Wednesday, August 24, 2011

Democrat-voting Conservatives

For some reason it is considered a bad thing that few minorities vote Republican. It's a failure of Republican outreach, or outright racism in the Republican Party.

Michael Medved tries a variant of this. He quotes the August 1 Gallup Poll that has 41 percent of American adults call themselves "conservative" against 21 percent that call themselves "liberal." How come then that President Obama won the 2008 election 53 percent to 47 percent? The reason is simple:

The voters who support Obama in spite of ideology are to a great extent black, Hispanic, and Asian conservatives who feel drawn to right-wing ideas but remain allergic to the Republican Party.

Even in 2010, "In national balloting for House seats, only 9 percent of black voters backed GOP candidates, along with 38 percent of Latinos and 40 percent of Asians."

(Wow! 38 percent of Hispanics and 40 percent of Asians? That's better than I thought.)

The reason for the low minority share for the GOP is usually attributed to white racism and the idea that the party is a "closed country club welcoming only elderly, white, Christian males." So what's the GOP going to do about it? Huh?

I think this misstates the problem. The reason that minorities vote Democratic is that the Democratic Party is a party that celebrates hyphenation. If you think of yourself more as black, or Hispanic, or gay, or feminist rather than American then the Democratic Party is the party for you. And nothing that Republicans can do will change that.

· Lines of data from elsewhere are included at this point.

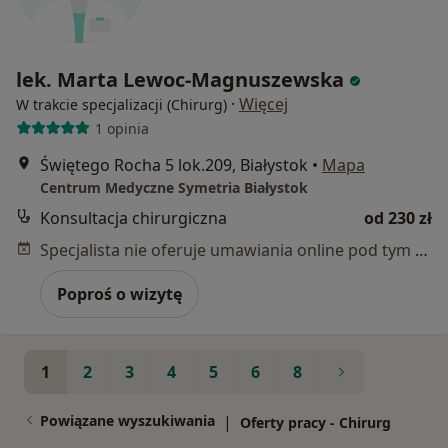
lek. Marta Lewoc-Magnuszewska
·
Więcej
W trakcie specjalizacji (Chirurg)
1 opinia
Świętego Rocha 5 lok.209, Białystok
•
Mapa
Centrum Medyczne Symetria Białystok
Konsultacja chirurgiczna
od 230 zł
Specjalista nie oferuje umawiania online pod tym adresem.
Poproś o wizytę
1
2
3
4
5
6
8
Powiązane wyszukiwania
|
Oferty pracy - Chirurg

The Republican Party is the party of unhyphenated Americans, people who believe that if you get an education, get skills, work hard, and pay your taxes, then America will deliver. The Democratic Party is the party for people who believe that without governmental intervention, they are screwed.

The Republican notion is the counter-instinctive idea that grew up in the last half-millennium and is packaged in Adam Smith's idea of the "invisible hand." The natural human instinct is to trust in family and the kindred and the tribe, and to be suspicious of the chaps down the road who might launch a dawn raid on our village any day. Trust a stranger or a chap from a different ethnic group? You gotta be kidding. Yet the fact of the last 200 years is that you can trust strangers, usually. If you do, and if the stranger is indeed trustworthy then everyone benefits. And capitalism, down the decades, has developed pretty good ways of figuring out who is trustworthy and who is not.

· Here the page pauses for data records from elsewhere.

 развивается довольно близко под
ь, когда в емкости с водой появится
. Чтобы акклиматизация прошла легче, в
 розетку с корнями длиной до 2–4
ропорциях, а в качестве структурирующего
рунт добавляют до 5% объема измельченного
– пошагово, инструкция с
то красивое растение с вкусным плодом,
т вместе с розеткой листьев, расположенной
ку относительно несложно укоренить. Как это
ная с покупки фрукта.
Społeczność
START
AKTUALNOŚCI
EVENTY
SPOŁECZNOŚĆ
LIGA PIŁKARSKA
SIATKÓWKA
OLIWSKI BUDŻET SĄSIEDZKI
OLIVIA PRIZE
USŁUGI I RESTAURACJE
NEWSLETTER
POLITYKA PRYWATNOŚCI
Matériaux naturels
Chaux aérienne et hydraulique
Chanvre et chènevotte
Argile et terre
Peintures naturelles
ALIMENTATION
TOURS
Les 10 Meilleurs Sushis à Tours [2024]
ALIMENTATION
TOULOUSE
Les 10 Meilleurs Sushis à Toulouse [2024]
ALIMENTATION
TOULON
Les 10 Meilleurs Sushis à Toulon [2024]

The two most Democratic groups are blacks and Jews. They are the folks that are the most scared of Republicans: blacks because Republicans are white and Jews because Republicans are Christian. They are scared because their leaders work constantly at making them scared. Any moment black leaders say, whites will break out the white sheets and turn back the clock on civil rights. Any moment, liberal Jewish leaders insist, Christians will start a new pogrom against the Jews. The current effort to brand the Tea Party as white, Christian, and racist is transparently part of this effort. The only way to make 90 percent of any group to agree on something is to scare them witless.

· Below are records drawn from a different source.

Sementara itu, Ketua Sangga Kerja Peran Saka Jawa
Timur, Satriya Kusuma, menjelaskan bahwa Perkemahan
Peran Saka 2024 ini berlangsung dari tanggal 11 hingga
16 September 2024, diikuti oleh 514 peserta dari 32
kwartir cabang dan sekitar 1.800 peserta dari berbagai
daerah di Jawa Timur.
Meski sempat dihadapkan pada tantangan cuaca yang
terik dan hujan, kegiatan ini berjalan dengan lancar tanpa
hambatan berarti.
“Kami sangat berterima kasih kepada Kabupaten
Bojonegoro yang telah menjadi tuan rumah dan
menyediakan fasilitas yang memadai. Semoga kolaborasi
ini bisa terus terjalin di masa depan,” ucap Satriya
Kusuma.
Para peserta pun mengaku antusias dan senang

The way for Republicans to detoxify the brand has to lead through this shameless fear-mongering of black and liberal Jewish leaders. Shame the black and Jewish leaders and short-circuit their fear-mongering and you'll find the numbers moving in the Republican direction.

Let's ask a different question. Why is it that 38 percent of Hispanics and 40 percent of Asians voted GOP in 2010? Could it be that their leaders don't work night and day to frighten them off the Republicans?

1 comment:

  1. Fascinating. The party of hyphenated Americans. You are absolutely right. I completely understand why Asians and Hispanics lean away from the Republican party when all they ever see is Eric Cantor, Mitch McConnell and Boehner on their TVs. Hell, I don't want to be a Republican either... What choice do I have? Democrats lost me 30 years ago. I'd hoped the Tea Party movement would have broadened the appeal of the party (and maybe it has). But the media has done a first rate job of tainting the Tea Party as a moronic, racist, immigrant hating conservative sub-culture. So what can we do. It's a two party system and am not a Democrat or a hyphenated American.